IV

After that Sunday call, Gyp sat in the window at Bury Street close to a bowl of heliotrope on the window-sill. She was thinking over a passage of their conversation.

“Mrs. Fiorsen, tell me about yourself.”

“Why? What do you want to know?”

“Your marriage?”

“I made a fearful mistake—against my father's wish. I haven't seen my husband for months; I shall never see him again if I can help it. Is that enough?”

“And you love him?”

“No.”

“It must be like having your head in chancery. Can't you get it out?”

“No.”

“Why?”

“Divorce-court! Ugh! I couldn't!”

“Yes, I know—it's hellish!”

Was he, who gripped her hand so hard and said that, really the same nonchalant young man who had leaned out of the carriage window, gurgling with laughter? And what had made the difference? She buried her face in the heliotrope, whose perfume seemed the memory of his visit; then, going to the piano, began to play. She played Debussy, McDowell, Ravel; the chords of modern music suited her feelings just then. And she was still playing when her father came in. During these last nine months of his daughter's society, he had regained a distinct measure of youthfulness, an extra twist in his little moustache, an extra touch of dandyism in his clothes, and the gloss of his short hair. Gyp stopped playing at once, and shut the piano.

“Mr. Summerhay's been here, Dad. He was sorry to miss you.”

There was an appreciable pause before Winton answered:

“My dear, I doubt it.”

And there passed through Gyp the thought that she could never again be friends with a man without giving that pause. Then, conscious that her father was gazing at her, she turned and said:

“Well, was it nice in the Park?”

“Thirty years ago they were all nobs and snobs; now God himself doesn't know what they are!”

“But weren't the flowers nice?”

“Ah—and the trees, and the birds—but, by Jove, the humans do their best to dress the balance!”

“What a misanthrope you're getting!”

“I'd like to run a stud for two-leggers; they want proper breeding. What sort of a fellow is young Summerhay?
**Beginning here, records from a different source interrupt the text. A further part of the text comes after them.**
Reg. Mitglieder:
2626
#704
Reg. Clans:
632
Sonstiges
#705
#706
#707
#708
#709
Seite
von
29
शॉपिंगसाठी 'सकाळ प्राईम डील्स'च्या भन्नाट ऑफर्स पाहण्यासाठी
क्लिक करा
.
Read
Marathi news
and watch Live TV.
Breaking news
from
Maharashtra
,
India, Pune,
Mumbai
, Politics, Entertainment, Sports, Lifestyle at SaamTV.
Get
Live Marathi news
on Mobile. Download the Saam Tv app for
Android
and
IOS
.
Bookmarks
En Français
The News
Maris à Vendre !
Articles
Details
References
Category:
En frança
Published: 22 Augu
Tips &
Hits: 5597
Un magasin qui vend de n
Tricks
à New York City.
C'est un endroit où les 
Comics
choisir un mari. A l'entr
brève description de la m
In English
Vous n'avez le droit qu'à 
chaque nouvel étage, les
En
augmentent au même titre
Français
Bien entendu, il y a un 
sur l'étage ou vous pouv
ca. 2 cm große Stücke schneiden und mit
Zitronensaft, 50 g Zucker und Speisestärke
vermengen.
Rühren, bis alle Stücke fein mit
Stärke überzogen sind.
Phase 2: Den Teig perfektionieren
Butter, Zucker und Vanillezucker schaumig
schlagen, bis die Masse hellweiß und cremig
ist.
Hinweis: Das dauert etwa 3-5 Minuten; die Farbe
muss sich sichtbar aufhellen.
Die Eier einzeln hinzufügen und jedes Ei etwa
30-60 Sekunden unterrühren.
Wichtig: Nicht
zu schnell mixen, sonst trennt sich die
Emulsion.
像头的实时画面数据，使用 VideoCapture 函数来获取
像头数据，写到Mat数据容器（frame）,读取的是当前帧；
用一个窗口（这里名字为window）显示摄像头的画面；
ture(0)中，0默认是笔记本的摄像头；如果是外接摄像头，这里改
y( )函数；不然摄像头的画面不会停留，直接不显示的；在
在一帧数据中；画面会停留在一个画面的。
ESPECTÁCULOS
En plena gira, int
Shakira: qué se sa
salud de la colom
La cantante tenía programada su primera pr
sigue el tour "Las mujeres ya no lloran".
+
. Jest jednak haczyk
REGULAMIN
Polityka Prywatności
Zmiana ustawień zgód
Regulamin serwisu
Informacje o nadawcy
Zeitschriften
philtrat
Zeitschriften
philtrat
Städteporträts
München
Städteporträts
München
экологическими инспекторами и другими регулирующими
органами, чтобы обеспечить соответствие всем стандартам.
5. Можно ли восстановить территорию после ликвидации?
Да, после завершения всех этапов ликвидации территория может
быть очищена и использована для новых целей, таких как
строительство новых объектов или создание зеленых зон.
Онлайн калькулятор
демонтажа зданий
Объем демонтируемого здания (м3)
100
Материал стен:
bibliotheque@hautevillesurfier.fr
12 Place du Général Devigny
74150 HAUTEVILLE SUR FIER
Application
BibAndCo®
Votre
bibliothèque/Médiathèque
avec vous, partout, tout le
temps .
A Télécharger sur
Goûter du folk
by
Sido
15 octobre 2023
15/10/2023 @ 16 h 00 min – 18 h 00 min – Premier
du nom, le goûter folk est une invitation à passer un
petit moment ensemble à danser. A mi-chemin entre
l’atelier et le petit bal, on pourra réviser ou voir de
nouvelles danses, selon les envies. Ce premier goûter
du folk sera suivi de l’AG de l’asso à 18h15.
Not a bad face.”

She answered impassively:

“Yes; it's so alive.”

In spite of his self-control, she could always read her father's thoughts quicker than he could read hers, and knew that he was struggling between the wish that she should have a good time and the desire to convey some kind of warning. He said, with a sigh:

“What does a young man's fancy turn to in summer, Gyp?”

Women who have subtle instincts and some experience are able to impose their own restraint on those who, at the lifting of a hand, would become their lovers. From that afternoon on, Gyp knew that a word from her would change everything; but she was far from speaking it. And yet, except at week-ends, when she went back to her baby at Mildenham, she saw Summerhay most days—in the Row, at the opera, or at Bury Street. She had a habit of going to St. James's Park in the late afternoon and sitting there by the water. Was it by chance that he passed one day on his way home from chambers, and that, after this, they sat there together constantly? Why make her father uneasy—when there was nothing to be uneasy about—by letting him come too often to Bury Street? It was so pleasant, too, out there, talking calmly of many things, while in front of them the small ragged children fished and put the fishes into clear glass bottles, to eat, or watch on rainy days, as is the custom of man with the minor works of God.
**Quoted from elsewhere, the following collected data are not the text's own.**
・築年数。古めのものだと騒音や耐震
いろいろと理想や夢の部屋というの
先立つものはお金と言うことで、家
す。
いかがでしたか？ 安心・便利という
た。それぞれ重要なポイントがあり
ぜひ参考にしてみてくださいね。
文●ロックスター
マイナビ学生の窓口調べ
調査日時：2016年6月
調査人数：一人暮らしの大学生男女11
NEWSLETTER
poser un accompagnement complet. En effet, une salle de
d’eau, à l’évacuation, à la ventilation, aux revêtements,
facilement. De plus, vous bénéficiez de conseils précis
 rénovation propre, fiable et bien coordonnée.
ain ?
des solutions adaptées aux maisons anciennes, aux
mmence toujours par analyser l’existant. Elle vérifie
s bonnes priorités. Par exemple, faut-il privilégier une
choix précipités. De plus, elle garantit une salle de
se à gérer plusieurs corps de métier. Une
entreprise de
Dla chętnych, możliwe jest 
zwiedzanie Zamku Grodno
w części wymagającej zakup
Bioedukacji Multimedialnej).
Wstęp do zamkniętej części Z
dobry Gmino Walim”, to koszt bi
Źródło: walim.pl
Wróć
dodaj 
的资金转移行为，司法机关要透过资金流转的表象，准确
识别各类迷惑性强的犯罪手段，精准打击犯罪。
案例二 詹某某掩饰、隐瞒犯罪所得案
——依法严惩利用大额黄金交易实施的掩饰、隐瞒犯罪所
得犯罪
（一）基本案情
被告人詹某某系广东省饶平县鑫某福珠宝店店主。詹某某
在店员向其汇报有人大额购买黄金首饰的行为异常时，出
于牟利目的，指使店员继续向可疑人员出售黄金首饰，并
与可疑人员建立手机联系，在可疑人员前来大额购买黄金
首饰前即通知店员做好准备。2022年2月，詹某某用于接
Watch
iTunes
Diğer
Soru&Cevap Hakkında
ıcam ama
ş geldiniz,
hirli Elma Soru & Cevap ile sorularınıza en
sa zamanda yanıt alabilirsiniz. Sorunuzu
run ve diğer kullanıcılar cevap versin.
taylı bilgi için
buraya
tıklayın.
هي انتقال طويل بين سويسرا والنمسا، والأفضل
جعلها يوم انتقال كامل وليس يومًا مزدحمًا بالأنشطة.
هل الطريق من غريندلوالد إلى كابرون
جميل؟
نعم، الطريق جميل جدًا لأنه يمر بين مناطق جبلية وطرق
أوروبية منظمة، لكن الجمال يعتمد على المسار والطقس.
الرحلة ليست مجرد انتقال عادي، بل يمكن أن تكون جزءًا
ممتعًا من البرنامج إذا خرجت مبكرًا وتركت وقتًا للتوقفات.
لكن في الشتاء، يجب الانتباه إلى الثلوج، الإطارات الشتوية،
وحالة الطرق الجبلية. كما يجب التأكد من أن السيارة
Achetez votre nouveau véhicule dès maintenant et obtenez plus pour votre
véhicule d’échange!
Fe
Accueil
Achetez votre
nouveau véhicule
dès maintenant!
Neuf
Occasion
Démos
So, in nature, when the seasons are about to change, the days pass, tranquil, waiting for the wind that brings in the new. And was it not natural to sit under the trees, by the flowers and the water, the pigeons and the ducks, that wonderful July? For all was peaceful in Gyp's mind, except, now and then, when a sort of remorse possessed her, a sort of terror, and a sort of troubling sweetness.